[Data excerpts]
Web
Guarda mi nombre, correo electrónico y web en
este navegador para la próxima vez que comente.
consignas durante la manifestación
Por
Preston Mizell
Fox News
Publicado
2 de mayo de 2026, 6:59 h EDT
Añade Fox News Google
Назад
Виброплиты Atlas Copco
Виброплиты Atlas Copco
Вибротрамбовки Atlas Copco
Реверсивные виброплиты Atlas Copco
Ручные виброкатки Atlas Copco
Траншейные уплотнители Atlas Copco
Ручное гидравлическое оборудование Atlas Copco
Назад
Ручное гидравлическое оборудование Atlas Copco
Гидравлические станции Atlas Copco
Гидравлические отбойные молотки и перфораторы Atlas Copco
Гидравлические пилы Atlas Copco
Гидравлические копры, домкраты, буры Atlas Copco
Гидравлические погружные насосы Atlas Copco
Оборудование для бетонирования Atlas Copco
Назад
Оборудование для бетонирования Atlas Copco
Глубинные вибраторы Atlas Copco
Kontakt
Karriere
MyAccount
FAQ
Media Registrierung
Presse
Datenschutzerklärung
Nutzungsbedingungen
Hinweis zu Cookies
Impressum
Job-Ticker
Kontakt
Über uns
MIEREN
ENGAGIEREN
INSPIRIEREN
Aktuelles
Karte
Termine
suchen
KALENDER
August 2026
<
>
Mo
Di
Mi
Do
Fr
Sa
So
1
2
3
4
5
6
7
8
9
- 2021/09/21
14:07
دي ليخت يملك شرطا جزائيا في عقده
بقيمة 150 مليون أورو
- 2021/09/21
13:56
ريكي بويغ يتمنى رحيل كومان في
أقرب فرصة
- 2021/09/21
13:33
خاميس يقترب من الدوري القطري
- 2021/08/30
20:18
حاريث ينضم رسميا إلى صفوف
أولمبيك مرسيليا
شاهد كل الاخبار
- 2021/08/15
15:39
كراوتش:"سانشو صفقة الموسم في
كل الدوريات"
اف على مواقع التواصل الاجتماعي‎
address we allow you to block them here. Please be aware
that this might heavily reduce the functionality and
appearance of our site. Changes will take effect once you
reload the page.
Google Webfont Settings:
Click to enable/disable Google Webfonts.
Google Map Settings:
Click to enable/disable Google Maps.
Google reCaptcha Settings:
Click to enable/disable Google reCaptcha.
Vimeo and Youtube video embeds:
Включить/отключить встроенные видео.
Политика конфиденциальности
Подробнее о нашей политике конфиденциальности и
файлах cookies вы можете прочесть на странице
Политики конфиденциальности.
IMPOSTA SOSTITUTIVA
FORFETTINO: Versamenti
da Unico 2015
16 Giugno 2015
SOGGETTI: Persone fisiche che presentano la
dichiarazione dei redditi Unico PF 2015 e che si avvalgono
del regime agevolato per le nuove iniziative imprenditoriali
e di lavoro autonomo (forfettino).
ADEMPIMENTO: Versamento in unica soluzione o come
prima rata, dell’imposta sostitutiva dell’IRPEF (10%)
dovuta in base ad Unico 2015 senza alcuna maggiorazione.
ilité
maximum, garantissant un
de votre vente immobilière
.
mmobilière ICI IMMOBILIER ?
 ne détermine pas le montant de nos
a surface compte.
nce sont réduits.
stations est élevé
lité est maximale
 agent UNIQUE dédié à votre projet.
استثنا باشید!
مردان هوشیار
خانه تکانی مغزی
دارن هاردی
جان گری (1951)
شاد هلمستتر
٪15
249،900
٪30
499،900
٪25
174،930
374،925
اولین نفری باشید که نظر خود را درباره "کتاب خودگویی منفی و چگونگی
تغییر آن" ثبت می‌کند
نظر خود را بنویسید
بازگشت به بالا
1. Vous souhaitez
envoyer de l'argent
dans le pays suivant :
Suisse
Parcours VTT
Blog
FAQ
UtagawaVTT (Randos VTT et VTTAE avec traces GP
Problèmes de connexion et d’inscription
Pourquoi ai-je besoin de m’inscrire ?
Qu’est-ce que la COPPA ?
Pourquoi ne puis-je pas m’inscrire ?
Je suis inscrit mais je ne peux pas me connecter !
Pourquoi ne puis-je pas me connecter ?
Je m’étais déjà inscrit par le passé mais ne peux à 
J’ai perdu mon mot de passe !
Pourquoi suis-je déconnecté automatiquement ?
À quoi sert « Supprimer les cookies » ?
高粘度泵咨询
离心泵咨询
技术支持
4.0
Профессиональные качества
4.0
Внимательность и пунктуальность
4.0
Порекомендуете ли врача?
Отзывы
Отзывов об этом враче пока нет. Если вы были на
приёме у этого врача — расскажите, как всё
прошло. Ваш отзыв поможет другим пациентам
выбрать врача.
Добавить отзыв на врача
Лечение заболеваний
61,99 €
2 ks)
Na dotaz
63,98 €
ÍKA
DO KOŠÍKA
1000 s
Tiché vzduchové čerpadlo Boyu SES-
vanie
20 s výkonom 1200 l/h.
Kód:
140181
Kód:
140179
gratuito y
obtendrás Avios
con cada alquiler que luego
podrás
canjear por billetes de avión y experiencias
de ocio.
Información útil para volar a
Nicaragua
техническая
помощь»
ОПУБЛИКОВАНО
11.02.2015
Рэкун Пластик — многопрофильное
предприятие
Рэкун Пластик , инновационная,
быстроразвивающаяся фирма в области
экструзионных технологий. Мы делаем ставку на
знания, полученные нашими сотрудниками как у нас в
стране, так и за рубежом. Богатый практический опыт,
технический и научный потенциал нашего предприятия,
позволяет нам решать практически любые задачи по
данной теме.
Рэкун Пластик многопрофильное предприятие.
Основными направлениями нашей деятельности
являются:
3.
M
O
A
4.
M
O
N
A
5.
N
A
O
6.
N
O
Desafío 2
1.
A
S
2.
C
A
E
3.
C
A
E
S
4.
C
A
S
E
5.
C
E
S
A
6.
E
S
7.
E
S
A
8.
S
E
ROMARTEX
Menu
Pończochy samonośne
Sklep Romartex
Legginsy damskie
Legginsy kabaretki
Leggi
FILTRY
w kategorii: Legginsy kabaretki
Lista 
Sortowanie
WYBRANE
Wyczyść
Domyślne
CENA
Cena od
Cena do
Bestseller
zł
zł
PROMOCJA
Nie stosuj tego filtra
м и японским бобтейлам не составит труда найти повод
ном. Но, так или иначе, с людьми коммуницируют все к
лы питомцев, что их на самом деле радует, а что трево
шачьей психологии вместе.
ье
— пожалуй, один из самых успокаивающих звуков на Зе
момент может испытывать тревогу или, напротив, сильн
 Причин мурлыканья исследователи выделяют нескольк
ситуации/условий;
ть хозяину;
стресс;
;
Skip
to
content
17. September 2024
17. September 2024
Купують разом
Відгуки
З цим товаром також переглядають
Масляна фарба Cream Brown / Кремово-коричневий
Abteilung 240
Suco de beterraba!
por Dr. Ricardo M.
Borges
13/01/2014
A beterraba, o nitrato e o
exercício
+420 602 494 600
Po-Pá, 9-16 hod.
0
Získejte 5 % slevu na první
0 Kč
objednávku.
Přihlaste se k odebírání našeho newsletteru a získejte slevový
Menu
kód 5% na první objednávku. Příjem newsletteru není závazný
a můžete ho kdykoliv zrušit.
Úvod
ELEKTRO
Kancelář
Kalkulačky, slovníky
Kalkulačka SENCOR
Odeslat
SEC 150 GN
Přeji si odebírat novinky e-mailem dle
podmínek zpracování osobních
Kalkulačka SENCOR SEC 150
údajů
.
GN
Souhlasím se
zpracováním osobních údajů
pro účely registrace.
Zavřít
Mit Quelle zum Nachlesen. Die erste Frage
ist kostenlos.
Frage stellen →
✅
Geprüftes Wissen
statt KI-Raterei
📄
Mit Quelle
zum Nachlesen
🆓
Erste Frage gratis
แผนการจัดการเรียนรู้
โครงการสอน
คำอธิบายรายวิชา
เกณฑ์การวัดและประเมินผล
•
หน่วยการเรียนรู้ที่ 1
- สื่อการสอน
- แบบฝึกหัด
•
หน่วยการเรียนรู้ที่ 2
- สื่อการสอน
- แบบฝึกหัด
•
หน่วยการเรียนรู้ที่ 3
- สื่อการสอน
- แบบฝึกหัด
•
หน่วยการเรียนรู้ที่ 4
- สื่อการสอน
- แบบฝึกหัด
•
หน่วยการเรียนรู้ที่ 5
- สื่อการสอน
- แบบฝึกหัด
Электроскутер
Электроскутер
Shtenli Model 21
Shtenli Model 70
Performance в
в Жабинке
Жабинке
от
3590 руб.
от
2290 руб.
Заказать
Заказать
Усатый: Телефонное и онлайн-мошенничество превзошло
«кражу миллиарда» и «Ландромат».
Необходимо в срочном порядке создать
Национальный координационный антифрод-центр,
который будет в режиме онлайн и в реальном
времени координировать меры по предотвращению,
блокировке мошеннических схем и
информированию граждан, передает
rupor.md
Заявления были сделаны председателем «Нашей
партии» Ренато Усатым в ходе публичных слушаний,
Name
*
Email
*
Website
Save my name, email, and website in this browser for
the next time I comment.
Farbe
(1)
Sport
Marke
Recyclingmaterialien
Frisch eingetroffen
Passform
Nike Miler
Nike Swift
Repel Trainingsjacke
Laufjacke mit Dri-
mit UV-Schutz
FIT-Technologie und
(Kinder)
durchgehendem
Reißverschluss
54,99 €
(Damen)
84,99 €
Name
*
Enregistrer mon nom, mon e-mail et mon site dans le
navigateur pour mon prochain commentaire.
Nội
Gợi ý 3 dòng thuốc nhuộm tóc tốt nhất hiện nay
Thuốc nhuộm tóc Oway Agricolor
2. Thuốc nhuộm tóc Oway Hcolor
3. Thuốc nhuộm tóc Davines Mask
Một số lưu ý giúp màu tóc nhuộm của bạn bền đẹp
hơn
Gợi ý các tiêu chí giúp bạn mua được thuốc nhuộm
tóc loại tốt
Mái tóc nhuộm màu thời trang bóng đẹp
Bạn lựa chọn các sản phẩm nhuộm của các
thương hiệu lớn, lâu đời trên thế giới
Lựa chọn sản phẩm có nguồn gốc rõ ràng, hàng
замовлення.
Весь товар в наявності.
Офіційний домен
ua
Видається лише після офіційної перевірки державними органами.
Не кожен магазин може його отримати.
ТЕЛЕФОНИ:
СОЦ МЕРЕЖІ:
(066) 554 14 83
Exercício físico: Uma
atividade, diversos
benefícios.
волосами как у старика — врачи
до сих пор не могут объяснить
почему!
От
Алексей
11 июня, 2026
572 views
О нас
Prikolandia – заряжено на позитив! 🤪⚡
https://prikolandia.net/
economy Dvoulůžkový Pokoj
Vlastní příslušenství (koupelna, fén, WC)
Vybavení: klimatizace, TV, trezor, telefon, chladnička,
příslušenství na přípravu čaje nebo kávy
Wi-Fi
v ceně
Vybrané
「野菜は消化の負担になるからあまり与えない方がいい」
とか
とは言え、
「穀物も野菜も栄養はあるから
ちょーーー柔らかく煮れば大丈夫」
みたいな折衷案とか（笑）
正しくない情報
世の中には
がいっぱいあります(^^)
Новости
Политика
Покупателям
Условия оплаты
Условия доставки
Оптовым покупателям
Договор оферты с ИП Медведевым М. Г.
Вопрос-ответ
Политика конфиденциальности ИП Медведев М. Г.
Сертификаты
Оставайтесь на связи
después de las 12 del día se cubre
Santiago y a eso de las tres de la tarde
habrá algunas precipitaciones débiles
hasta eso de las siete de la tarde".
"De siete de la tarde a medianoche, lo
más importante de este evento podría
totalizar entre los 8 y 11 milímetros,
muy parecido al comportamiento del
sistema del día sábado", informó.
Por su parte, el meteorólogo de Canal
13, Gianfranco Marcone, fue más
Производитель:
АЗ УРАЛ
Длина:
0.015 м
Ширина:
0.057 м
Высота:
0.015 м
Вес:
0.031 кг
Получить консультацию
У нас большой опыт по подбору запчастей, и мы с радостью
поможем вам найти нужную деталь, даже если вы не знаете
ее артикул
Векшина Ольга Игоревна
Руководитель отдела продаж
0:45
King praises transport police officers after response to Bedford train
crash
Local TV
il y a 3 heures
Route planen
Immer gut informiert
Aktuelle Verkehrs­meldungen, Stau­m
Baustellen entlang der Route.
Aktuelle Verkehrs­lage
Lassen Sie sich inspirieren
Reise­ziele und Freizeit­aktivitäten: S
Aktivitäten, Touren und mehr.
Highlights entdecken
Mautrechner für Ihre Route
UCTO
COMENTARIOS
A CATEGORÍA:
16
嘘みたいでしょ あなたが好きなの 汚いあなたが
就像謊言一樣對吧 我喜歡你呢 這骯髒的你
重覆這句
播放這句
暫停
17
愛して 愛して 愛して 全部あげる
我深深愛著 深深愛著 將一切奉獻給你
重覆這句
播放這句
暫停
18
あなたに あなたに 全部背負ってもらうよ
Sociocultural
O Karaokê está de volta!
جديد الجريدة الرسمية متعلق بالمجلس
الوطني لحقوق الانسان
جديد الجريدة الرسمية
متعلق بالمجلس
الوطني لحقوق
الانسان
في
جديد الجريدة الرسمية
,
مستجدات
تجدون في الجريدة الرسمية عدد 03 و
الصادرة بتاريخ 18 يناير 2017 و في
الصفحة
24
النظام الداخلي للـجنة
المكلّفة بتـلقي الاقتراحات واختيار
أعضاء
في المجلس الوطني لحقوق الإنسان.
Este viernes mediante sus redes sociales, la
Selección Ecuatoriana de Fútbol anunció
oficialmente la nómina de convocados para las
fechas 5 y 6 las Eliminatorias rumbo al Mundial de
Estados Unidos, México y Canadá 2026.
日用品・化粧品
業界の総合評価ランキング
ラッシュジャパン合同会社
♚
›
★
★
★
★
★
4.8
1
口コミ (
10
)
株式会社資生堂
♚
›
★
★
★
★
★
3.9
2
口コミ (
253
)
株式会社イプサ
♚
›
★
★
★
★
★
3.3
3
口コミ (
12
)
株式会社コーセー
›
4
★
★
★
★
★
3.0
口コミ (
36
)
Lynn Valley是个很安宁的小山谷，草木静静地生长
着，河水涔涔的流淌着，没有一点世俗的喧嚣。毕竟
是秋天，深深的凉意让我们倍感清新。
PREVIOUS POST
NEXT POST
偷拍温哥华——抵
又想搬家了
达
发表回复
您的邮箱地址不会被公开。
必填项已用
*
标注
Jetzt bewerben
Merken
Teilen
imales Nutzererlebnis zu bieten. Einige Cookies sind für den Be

*Activity*. Only the lines with the string "příslušenství" are wanted; pick them out of the records above and copy them.

*Task answer*.
Vlastní příslušenství (koupelna, fén, WC)
příslušenství na přípravu čaje nebo kávy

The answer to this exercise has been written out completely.